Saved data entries
○ ○ ○ ○ ○ ○ ○

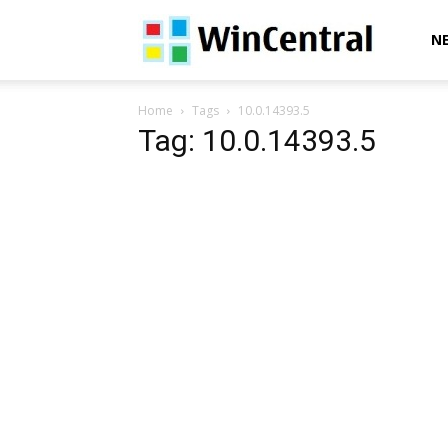
WinCentral
N
Home
Tags
10.0.14393.5
Tag: 10.0.14393.5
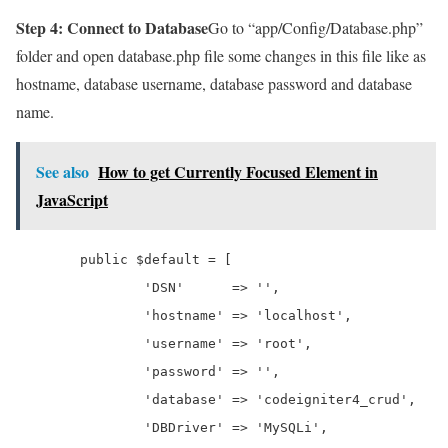
Step 4: Connect to Database
Go to “app/Config/Database.php”
folder and open database.php file some changes in this file like as
hostname, database username, database password and database
name.
See also
How to get Currently Focused Element in
JavaScript
	public $default = [

		'DSN'      => '',

		'hostname' => 'localhost',

		'username' => 'root',

		'password' => '',

		'database' => 'codeigniter4_crud',

		'DBDriver' => 'MySQLi',
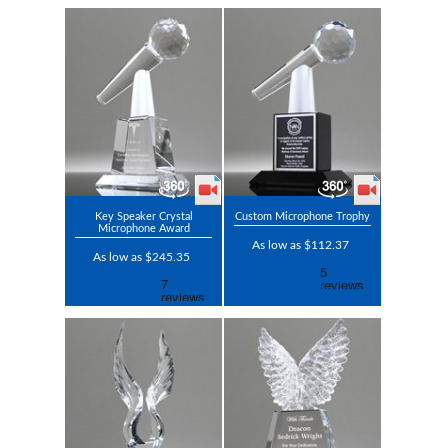
Key Speaker Crystal
Custom Microphone Trophy
Microphone Award
As low as $112.37
As low as $245.35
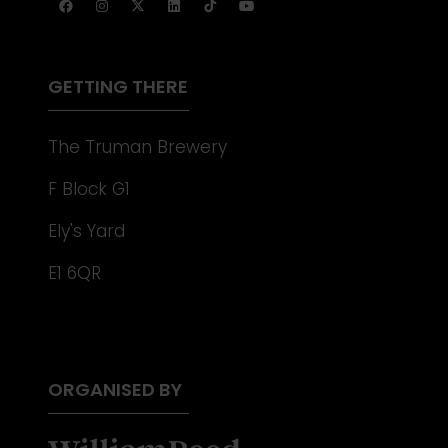
A
NEW
TAB)
GETTING THERE
The Truman Brewery
F Block G1
Ely's Yard
E1 6QR
ORGANISED BY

○ ○ ○ ○ ○ ○ ○

*DESCRIPTION OF THE TASK*
The answer must consist of each line from the data that includes the string "username".

*YOUR SOLUTION*
hostname, database username, database password and database
		'username' => 'root',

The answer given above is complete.